Mmm. I just spoke with our bioinformatics gurus and they described our results using ELAND as, and I quote, “horrible”. For ChIP-seq they’ve had much more luck using Bowtie. Most other people I’ve spoken with use MAQ, and BFAST looks like it will be good, but we’ve had some problems getting them to compile and run happily (on SUSE Linux on our cluster, although MAQ seems ok on a desktop running Ubuntu – very strange, since I’m told the kernel is the same).
This is all with Illumina reads BTW. For Roche/454, our gurus still think Bowtie would be a good choice. You’re using Roche as I recall… maybe?
Hey – good example of NN being useful. The folks we subcontracted to used MAQ as well, with similar results to ELAND, and I was going to try the alignment module of CisGenome, but with some trepidation in my heart. The Bowtie algorithm looks good, in particular this:
“Bowtie allows the user to select the number of mismatches permitted (default: two) in the high-quality end of a read (default: the first 28 bases) as well as the maximum acceptable quality distance of the overall alignment (default: 70).”
That way I could in theory conduct a certain number of simulations.
I probably should hook up with a real bioinformaticist; I keep saying that from time to time. We’ve got a Ph.D. student on board (at least part time) for another aspect of the project, dealing with enhancer motifs, but I think I need a guru.
I really appreciate your speaking to someone about it! (We decided against Roche even if it is locally available, because for the mapping in ChIP-Seq, the number of reads [5 million versus 400K] in theory gives us better resolution for generating peaks. Even only a third of the reads.) If we had the possibility of generating large quantities of the ChIP’d DNA, I’d probably be happy with the Roche and its less ambiguous sequence attribution, but as it is, it seems difficult to drag our signal out of the background noise.

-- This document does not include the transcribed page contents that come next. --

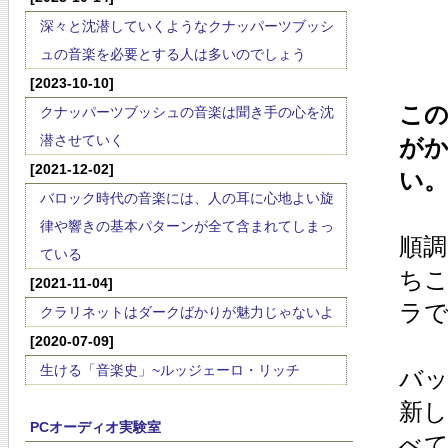
深々と沈潜していくようなクナッパーツブッシ
ュの音楽を必要とする人は多いのでしょう
[2023-10-10]
この
クナッパーツブッシュの音楽は聞き手の心を沈
潜させていく
が
[2021-12-02]
い。
バロック時代の音楽には、人の耳に心地よい旋
律や響きの基本パターンが全て含まれてしまっ
順調
ている
ちこ
[2021-11-04]
ラで
クラリネットはダークばかりが魅力じゃないよ
[2020-07-09]
生ける「音楽史」~ルッジェーロ・リッチ
バッ
新し
PCオーディオ実験室
べて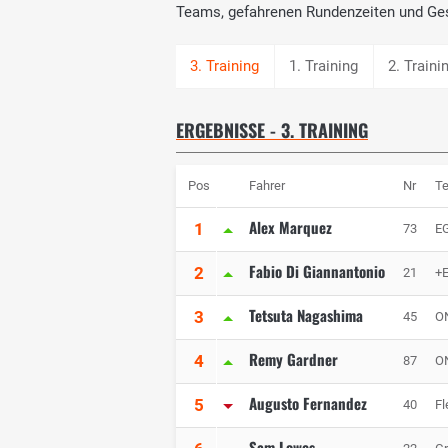
Teams, gefahrenen Rundenzeiten und Ge
1. Training
2. Traini
ERGEBNISSE - 3. TRAINING
Pos
Fahrer
Nr
T
Alex Marquez
1
73
EG
Fabio Di Giannantonio
2
21
+
Tetsuta Nagashima
3
45
O
Remy Gardner
4
87
O
Augusto Fernandez
5
40
Fl
Sam Lowes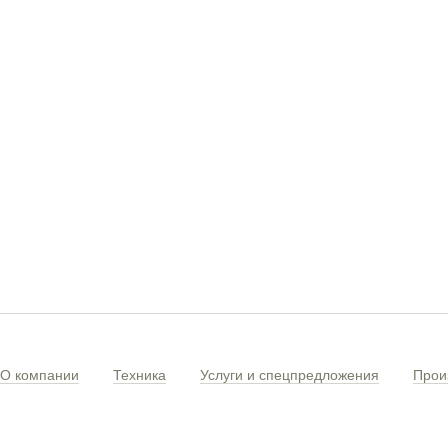
О компании
Техника
Услуги и спецпредложения
Прои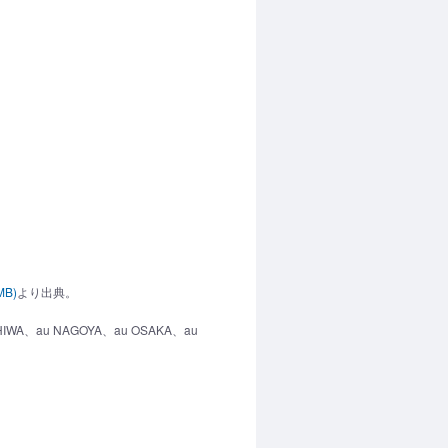
B)
より出典。
IWA、au NAGOYA、au OSAKA、au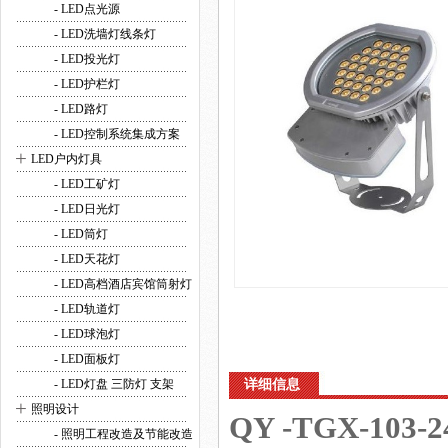
- LED点光源
- LED洗墙灯线条灯
- LED投光灯
- LED护栏灯
- LED路灯
- LED控制系统集成方案
+
LED户内灯具
- LED工矿灯
- LED日光灯
- LED筒灯
- LED天花灯
- LED高档酒店宾馆筒射灯
- LED轨道灯
- LED球泡灯
- LED面板灯
- LED灯盘 三防灯 支架
详细信息
+
照明设计
QY -TGX-103-2
- 照明工程改造及节能改造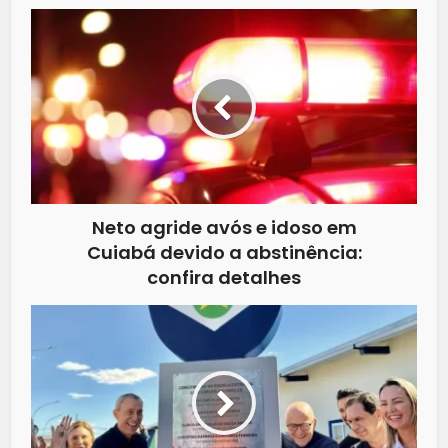
Neto agride avós e idoso em
Cuiabá devido a abstinência:
confira detalhes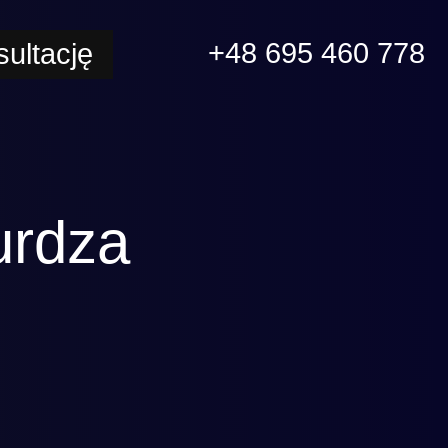
+48 695 460 778
ultację
urdza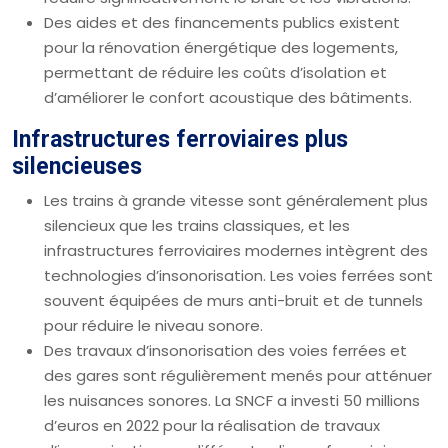
Des aides et des financements publics existent
pour la rénovation énergétique des logements,
permettant de réduire les coûts d’isolation et
d’améliorer le confort acoustique des bâtiments.
Infrastructures ferroviaires plus
silencieuses
Les trains à grande vitesse sont généralement plus
silencieux que les trains classiques, et les
infrastructures ferroviaires modernes intègrent des
technologies d’insonorisation. Les voies ferrées sont
souvent équipées de murs anti-bruit et de tunnels
pour réduire le niveau sonore.
Des travaux d’insonorisation des voies ferrées et
des gares sont régulièrement menés pour atténuer
les nuisances sonores. La SNCF a investi 50 millions
d’euros en 2022 pour la réalisation de travaux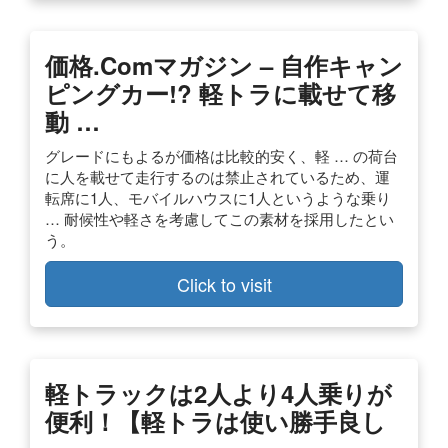
価格.comマガジン – 自作キャン
ピングカー!? 軽トラに載せて移
動 …
グレードにもよるが価格は比較的安く、軽 … の荷台
に人を載せて走行するのは禁止されているため、運
転席に1人、モバイルハウスに1人というような乗り
… 耐候性や軽さを考慮してこの素材を採用したとい
う。
Click to visit
軽トラックは2人より4人乗りが
便利！【軽トラは使い勝手良し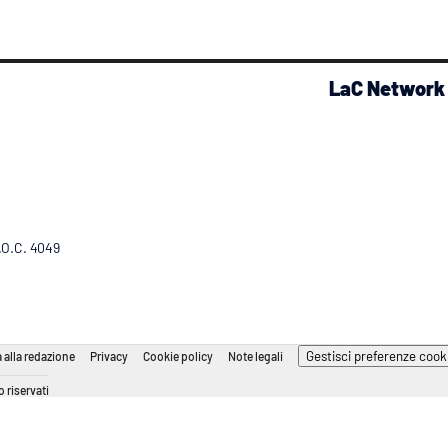
LaC Network
R.O.C. 4049
Gestisci preferenze cook
 alla redazione
Privacy
Cookie policy
Note legali
 riservati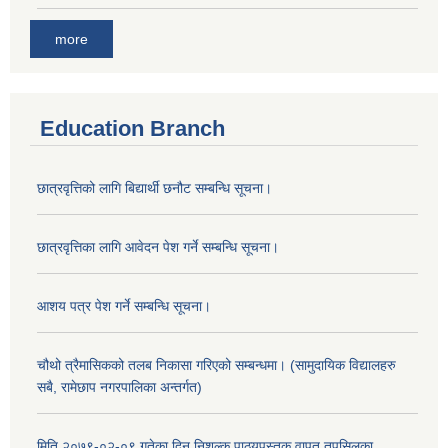
more
Education Branch
छात्रवृत्तिको लागि बिद्यार्थी छनौट सम्बन्धि सूचना।
छात्रवृत्तिका लागि आवेदन पेश गर्ने सम्बन्धि सूचना।
आशय पत्र पेश गर्ने सम्बन्धि सूचना।
चौथो त्रैमासिकको तलब निकासा गरिएको सम्बन्धमा। (सामुदायिक विद्यालहरु
सबै, रामेछाप नगरपालिका अन्तर्गत)
मिति २०७९-०२-०९ गतेका दिन निशुल्क पाठ्यपुस्तक वापत तपसिलका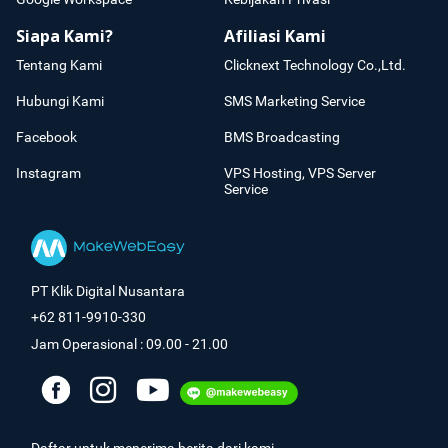
Siapa Kami?
Afiliasi Kami
Tentang Kami
Clicknext Technology Co.,Ltd.
Hubungi Kami
SMS Marketing Service
Facebook
BMS Broadcasting
Instagram
VPS Hosting, VPS Server
Service
PT Klik Digital Nusantara
+62 811-9910-330
Jam Operasional : 09.00 - 21.00
Daftar untuk menerima berita dari kami.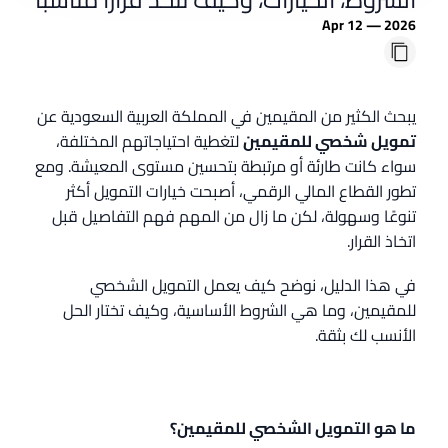
Apr 12 — 2026
يبحث الكثير من المقيمين في المملكة العربية السعودية عن
تمويل شخصي للمقيمين
لتغطية احتياجاتهم المختلفة،
سواء كانت طارئة أو مرتبطة بتحسين مستوى المعيشة. ومع
تطور القطاع المالي الرقمي، أصبحت خيارات التمويل أكثر
تنوعًا وسهولة، لكن ما زال من المهم فهم التفاصيل قبل
اتخاذ القرار.
في هذا الدليل، نوضح كيف يعمل التمويل الشخصي
للمقيمين، وما هي الشروط الأساسية، وكيف تختار الحل
الأنسب لك بثقة.
ما هو التمويل الشخصي للمقيمين؟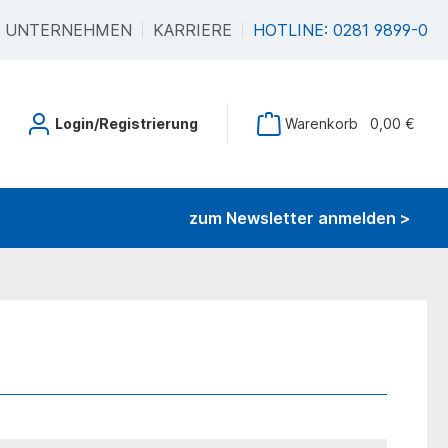
UNTERNEHMEN
KARRIERE
HOTLINE: 0281 9899-0
Login/Registrierung
Warenkorb
0,00 €
zum Newsletter anmelden >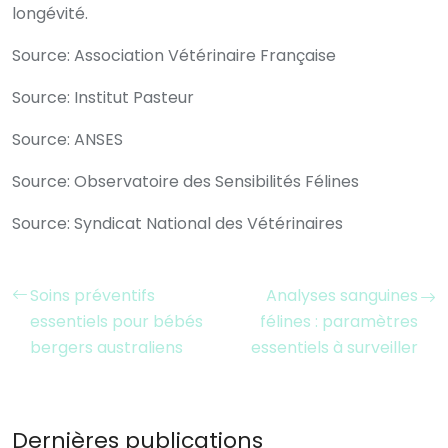
longévité.
Source: Association Vétérinaire Française
Source: Institut Pasteur
Source: ANSES
Source: Observatoire des Sensibilités Félines
Source: Syndicat National des Vétérinaires
Soins préventifs
Analyses sanguines
essentiels pour bébés
félines : paramètres
bergers australiens
essentiels à surveiller
Dernières publications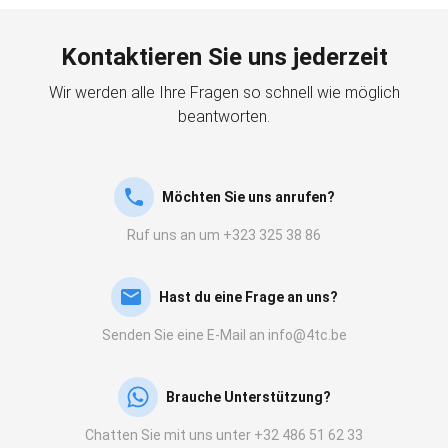
Kontaktieren Sie uns jederzeit
Wir werden alle Ihre Fragen so schnell wie möglich
beantworten.
Möchten Sie uns anrufen?
Ruf uns an um +323 325 38 86
Hast du eine Frage an uns?
Senden Sie eine E-Mail an info@4tc.be
Brauche Unterstützung?
Chatten Sie mit uns unter +32 486 51 62 33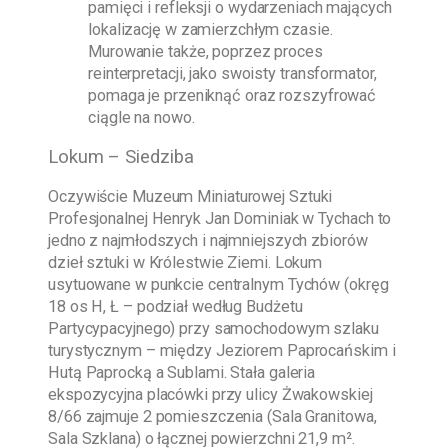
pamięci i refleksji o wydarzeniach mających
lokalizację w zamierzchłym czasie.
Murowanie także, poprzez proces
reinterpretacji, jako swoisty transformator,
pomaga je przeniknąć oraz rozszyfrować
ciągle na nowo.
Lokum – Siedziba
Oczywiście
Muzeum Miniaturowej Sztuki
Profesjonalnej Henryk Jan Dominiak w Tychach
to
jedno z najmłodszych i najmniejszych zbiorów
dzieł sztuki w Królestwie Ziemi. Lokum
usytuowane w punkcie centralnym Tychów (okręg
18 os H, Ł – podział według Budżetu
Partycypacyjnego) przy samochodowym szlaku
turystycznym – między Jeziorem Paprocańskim i
Hutą Paprocką a Sublami. Stała galeria
ekspozycyjna placówki przy ulicy Żwakowskiej
8/66 zajmuje 2 pomieszczenia (Sala Granitowa,
Sala Szklana) o łącznej powierzchni 21,9 m².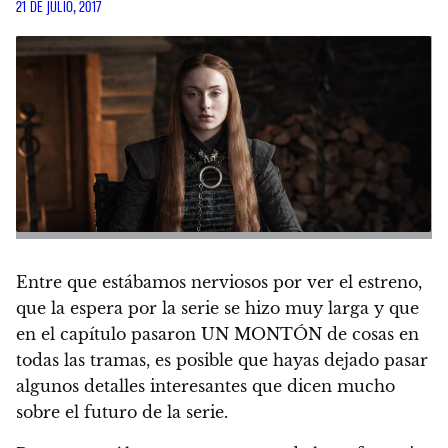
21 DE JULIO, 2017
Entre que estábamos nerviosos por ver el estreno,
que la espera por la serie se hizo muy larga y que
en el capítulo pasaron UN MONTÓN de cosas en
todas las tramas,
es posible que hayas dejado pasar
algunos detalles interesantes que dicen mucho
sobre el futuro de la serie
.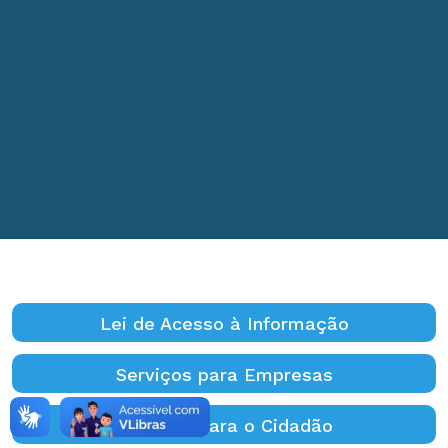
Lei de Acesso à Informação
Serviços para Empresas
Serviços para o Cidadão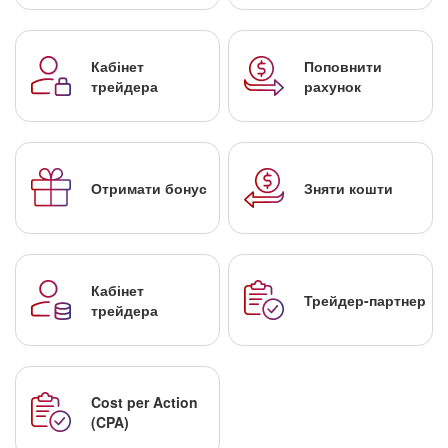
Кабінет
Поповнити
трейдера
рахунок
Отримати бонус
Зняти кошти
Кабінет
Трейдер-партнер
трейдера
Cost per Action
(CPA)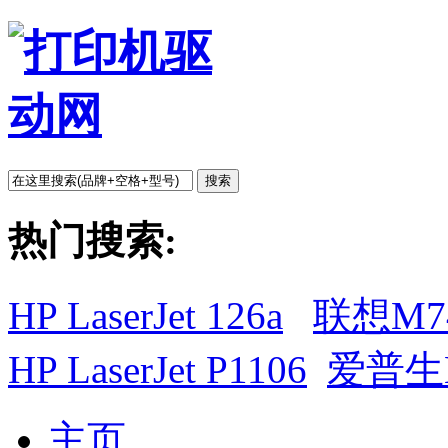
搜索
热门搜索:
HP LaserJet 126a
联想M7
HP LaserJet P1106
爱普生L
主页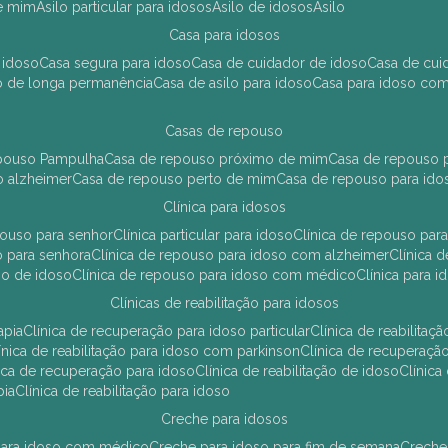
de mim
asilo particular para idosos
asilo de idosos
asilo
casa para idosos
 idoso
casa segura para idoso
casa de cuidador de idoso
casa de cu
so de longa permanência
casa de asilo para idoso
casa para idoso co
casas de repouso
epouso Pampulha
casa de repouso próximo de mim
casa de repouso p
o alzheimer
casa de repouso perto de mim
casa de repouso para ido
clínica para idosos
epouso para senhor
clínica particular para idoso
clínica de repouso p
so para senhora
clínica de repouso para idoso com alzheimer
clínica
uso de idoso
clínica de repouso para idoso com médico
clínica para 
clínicas de reabilitação para idosos
apia
clínica de recuperação para idoso particular
clínica de reabilita
clínica de reabilitação para idoso com parkinson
clínica de recuperaç
ínica de recuperação para idoso
clínica de reabilitação de idoso
clínic
pia
clínica de reabilitação para idoso
creche para idosos
r para idoso com médico
creche para idoso para fim de semana
creche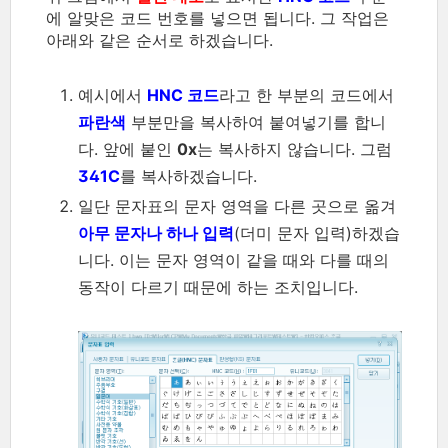
에 알맞은 코드 번호를 넣으면 됩니다. 그 작업은
아래와 같은 순서로 하겠습니다.
예시에서
HNC 코드
라고 한 부분의 코드에서
파란색
부분만을 복사하여 붙여넣기를 합니
다. 앞에 붙인
0x
는 복사하지 않습니다. 그럼
341C
를 복사하겠습니다.
일단 문자표의 문자 영역을 다른 곳으로 옮겨
아무 문자나 하나 입력
(더미 문자 입력)하겠습
니다. 이는 문자 영역이 같을 때와 다를 때의
동작이 다르기 때문에 하는 조치입니다.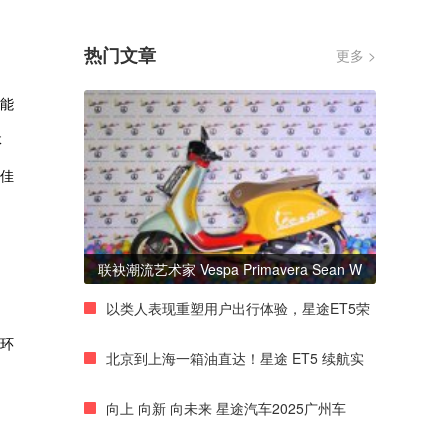
热门文章
更多 >
智能
体
十佳
联袂潮流艺术家 Vespa Primavera Sean W
以类人表现重塑用户出行体验，星途ET5荣
、环
北京到上海一箱油直达！星途 ET5 续航实
向上 向新 向未来 星途汽车2025广州车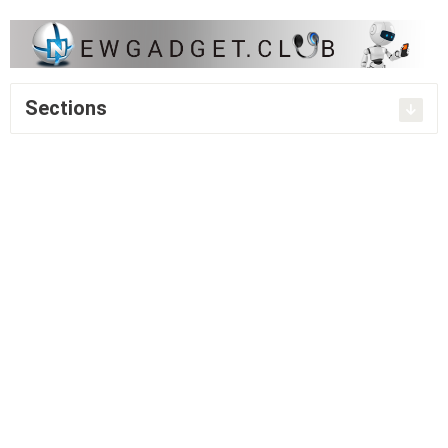
Sections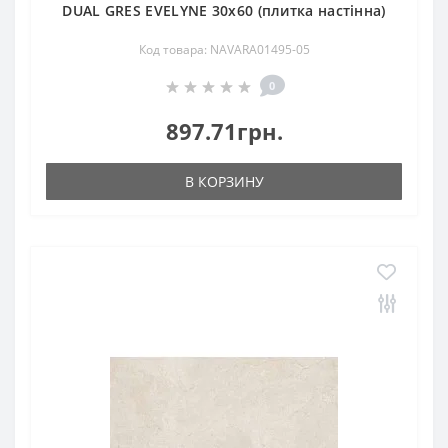
DUAL GRES EVELYNE 30x60 (плитка настінна)
Код товара: NAVARA01495-05
0
897.71грн.
В КОРЗИНУ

Mm. Our Roche instrument spat out nearly 1.2 million reads last time we ran it – I imagine others are seeing similar performance with the latest set of upgrades and such. But you’re right, more is better and if you can get the error tolerances right, you shouldn’t need long reads for ChIP-seq. Or so I’m told. ;)
I’m still trying to find someone who remembers our first Roche read mapping project – I rather suspect it was done with batch-BLAST though, or perhaps 454 did the mapping themselves. It was before my time here, or early enough in my tenure that I didn’t know about it.